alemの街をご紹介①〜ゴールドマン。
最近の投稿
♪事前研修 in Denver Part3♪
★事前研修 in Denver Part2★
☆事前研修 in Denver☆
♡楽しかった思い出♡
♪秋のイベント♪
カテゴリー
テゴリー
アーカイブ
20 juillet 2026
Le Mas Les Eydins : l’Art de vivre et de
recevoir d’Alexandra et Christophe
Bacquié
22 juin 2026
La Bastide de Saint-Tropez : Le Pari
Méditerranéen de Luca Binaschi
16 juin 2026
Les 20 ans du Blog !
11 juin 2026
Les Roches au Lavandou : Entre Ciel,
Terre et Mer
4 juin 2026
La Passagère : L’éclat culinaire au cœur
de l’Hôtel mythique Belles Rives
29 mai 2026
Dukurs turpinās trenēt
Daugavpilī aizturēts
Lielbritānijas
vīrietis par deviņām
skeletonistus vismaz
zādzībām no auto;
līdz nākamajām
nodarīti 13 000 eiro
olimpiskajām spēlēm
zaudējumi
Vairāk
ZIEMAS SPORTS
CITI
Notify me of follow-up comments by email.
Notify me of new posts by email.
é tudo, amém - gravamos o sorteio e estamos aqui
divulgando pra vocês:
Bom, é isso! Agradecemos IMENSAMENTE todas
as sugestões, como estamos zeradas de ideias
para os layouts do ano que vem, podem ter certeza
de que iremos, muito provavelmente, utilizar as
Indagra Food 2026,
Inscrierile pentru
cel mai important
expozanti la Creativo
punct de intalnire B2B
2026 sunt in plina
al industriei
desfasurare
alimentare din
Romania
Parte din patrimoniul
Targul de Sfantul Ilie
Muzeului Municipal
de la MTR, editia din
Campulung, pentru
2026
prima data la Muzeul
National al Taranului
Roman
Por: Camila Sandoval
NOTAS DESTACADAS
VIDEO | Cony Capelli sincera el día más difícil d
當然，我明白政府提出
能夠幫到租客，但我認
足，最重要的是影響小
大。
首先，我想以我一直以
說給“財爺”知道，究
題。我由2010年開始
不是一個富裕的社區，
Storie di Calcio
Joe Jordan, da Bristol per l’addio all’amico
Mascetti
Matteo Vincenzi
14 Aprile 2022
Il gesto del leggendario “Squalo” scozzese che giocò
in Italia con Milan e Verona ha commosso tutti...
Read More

⁂

Task details:
The records need to be copied exactly, with no line left out.

Completed task:
alemの街をご紹介①〜ゴールドマン。
最近の投稿
♪事前研修 in Denver Part3♪
★事前研修 in Denver Part2★
☆事前研修 in Denver☆
♡楽しかった思い出♡
♪秋のイベント♪
カテゴリー
テゴリー
アーカイブ
20 juillet 2026
Le Mas Les Eydins : l’Art de vivre et de
recevoir d’Alexandra et Christophe
Bacquié
22 juin 2026
La Bastide de Saint-Tropez : Le Pari
Méditerranéen de Luca Binaschi
16 juin 2026
Les 20 ans du Blog !
11 juin 2026
Les Roches au Lavandou : Entre Ciel,
Terre et Mer
4 juin 2026
La Passagère : L’éclat culinaire au cœur
de l’Hôtel mythique Belles Rives
29 mai 2026
Dukurs turpinās trenēt
Daugavpilī aizturēts
Lielbritānijas
vīrietis par deviņām
skeletonistus vismaz
zādzībām no auto;
līdz nākamajām
nodarīti 13 000 eiro
olimpiskajām spēlēm
zaudējumi
Vairāk
ZIEMAS SPORTS
CITI
Notify me of follow-up comments by email.
Notify me of new posts by email.
é tudo, amém - gravamos o sorteio e estamos aqui
divulgando pra vocês:
Bom, é isso! Agradecemos IMENSAMENTE todas
as sugestões, como estamos zeradas de ideias
para os layouts do ano que vem, podem ter certeza
de que iremos, muito provavelmente, utilizar as
Indagra Food 2026,
Inscrierile pentru
cel mai important
expozanti la Creativo
punct de intalnire B2B
2026 sunt in plina
al industriei
desfasurare
alimentare din
Romania
Parte din patrimoniul
Targul de Sfantul Ilie
Muzeului Municipal
de la MTR, editia din
Campulung, pentru
2026
prima data la Muzeul
National al Taranului
Roman
Por: Camila Sandoval
NOTAS DESTACADAS
VIDEO | Cony Capelli sincera el día más difícil d
當然，我明白政府提出
能夠幫到租客，但我認
足，最重要的是影響小
大。
首先，我想以我一直以
說給“財爺”知道，究
題。我由2010年開始
不是一個富裕的社區，
Storie di Calcio
Joe Jordan, da Bristol per l’addio all’amico
Mascetti
Matteo Vincenzi
14 Aprile 2022
Il gesto del leggendario “Squalo” scozzese che giocò
in Italia con Milan e Verona ha commosso tutti...
Read More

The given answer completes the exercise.